All of those arguments are from the ID literature, and most of them are from Jonathan Wells Icons of Evolution. In fact, an earlier version of the Ohio standards referenced. In other words, those arguments ARE ID. I'm not going to argue about whether those arguments are correct or not (obviously I think they're flawed) because that's not important to the point I want to make. I think it's just silly to claim that the standards don't teach ID because they don't mention ID by name. If the standards use the arguments that comprise ID, then they're teaching ID.

Obviously then, I think the Ohio Board of Education did the right thing when they removed the "Critical Analysis of Evolution" lesson plan, and I hope Kansas does the same.

Other links
Do the Kansas standards say "Teach ID?" I say "yes"
A Guide to the "Critical Analysis of Evolution" Lesson Plan Controversy

Comments:
Gee, you wouldn't be biased in this whole debate now would you? And to think I thought I was debating someone who had an open mind to science.

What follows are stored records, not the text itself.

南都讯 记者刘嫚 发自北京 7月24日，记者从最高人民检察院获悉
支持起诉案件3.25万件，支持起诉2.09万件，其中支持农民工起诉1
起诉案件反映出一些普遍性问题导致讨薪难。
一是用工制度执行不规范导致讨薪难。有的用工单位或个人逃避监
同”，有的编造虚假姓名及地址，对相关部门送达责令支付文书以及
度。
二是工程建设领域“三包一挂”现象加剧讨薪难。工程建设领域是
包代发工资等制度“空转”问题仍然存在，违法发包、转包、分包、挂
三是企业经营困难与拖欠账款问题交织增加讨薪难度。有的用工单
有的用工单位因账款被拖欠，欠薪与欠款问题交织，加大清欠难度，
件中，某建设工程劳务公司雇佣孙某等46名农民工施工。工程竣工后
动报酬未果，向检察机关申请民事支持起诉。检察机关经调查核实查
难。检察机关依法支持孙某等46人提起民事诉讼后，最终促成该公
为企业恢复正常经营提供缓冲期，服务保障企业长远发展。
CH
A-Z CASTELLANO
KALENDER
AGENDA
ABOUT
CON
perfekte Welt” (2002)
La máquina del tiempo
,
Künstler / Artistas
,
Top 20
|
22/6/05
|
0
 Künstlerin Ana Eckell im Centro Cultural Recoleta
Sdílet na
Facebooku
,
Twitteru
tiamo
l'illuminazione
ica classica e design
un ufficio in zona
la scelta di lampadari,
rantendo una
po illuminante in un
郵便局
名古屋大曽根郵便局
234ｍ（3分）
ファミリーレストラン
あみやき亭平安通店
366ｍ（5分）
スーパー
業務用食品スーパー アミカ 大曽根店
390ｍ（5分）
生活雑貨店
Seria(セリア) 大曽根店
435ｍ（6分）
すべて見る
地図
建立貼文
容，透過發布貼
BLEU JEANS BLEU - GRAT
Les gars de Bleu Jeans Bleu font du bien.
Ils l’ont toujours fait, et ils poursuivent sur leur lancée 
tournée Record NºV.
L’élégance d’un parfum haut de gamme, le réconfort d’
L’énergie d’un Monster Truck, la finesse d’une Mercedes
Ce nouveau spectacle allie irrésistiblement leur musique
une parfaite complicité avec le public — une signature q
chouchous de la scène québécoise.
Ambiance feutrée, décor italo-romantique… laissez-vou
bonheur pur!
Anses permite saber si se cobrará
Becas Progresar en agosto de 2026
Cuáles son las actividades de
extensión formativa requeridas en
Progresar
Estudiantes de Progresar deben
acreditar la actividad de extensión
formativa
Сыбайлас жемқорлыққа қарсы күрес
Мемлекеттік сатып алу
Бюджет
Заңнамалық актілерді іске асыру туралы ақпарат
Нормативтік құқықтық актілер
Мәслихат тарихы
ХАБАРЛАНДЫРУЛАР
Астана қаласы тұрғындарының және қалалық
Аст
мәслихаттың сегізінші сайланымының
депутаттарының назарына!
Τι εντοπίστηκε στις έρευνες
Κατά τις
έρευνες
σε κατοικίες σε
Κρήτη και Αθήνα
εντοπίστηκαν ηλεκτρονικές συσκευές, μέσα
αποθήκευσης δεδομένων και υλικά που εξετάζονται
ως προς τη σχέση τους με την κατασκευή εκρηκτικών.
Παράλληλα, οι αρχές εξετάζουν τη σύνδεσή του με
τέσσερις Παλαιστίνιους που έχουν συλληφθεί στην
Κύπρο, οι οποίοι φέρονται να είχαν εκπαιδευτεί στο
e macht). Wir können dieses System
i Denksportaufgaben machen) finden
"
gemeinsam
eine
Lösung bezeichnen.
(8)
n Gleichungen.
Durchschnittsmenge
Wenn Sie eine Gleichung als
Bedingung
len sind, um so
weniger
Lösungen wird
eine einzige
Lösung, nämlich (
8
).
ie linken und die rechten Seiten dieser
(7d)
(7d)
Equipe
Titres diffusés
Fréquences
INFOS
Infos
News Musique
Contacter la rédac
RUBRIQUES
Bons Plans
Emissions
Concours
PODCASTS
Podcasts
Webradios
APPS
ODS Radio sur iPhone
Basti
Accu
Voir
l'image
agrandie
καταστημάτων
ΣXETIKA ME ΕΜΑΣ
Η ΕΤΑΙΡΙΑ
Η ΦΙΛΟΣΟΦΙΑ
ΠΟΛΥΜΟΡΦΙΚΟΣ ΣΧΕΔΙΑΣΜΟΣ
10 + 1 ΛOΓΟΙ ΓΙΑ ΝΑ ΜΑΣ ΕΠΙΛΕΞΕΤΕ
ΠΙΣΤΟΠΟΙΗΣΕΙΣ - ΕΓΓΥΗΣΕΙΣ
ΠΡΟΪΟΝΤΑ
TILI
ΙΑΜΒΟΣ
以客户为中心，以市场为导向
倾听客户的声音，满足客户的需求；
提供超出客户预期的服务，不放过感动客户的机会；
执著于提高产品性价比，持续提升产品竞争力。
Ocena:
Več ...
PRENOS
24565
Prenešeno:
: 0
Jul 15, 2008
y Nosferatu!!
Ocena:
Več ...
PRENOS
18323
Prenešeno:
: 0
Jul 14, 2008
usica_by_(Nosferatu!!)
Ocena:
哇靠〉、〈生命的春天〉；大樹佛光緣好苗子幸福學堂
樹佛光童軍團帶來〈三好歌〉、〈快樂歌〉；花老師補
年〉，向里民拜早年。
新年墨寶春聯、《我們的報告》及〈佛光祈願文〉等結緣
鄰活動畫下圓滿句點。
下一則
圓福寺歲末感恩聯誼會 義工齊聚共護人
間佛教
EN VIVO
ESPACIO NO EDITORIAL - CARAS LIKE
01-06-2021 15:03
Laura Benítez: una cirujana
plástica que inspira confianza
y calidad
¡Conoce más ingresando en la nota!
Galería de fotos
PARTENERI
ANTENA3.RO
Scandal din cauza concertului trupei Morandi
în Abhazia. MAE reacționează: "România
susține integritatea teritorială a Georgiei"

From the look, and sound of your website and comments, you've got it all figured out, and are just itching for everyone to get on the bandwagon with you.
 
Hello Mike.

When were we debating? To the best of my knowledge the only time I've dealt with you was when I posted a link to an article you wrote on the Jurassic Beaver in a comment I wrote in response to an article on Pharyngula.

I'm sorry you're disappointed by your visit here, but your comment doesn't really have much for me to respond to. If you want to accuse me of bias, etc., and you want me to respond, you really ought to consider providing examples. If you just wanted to vent though, that's OK. Thanks for dropping by.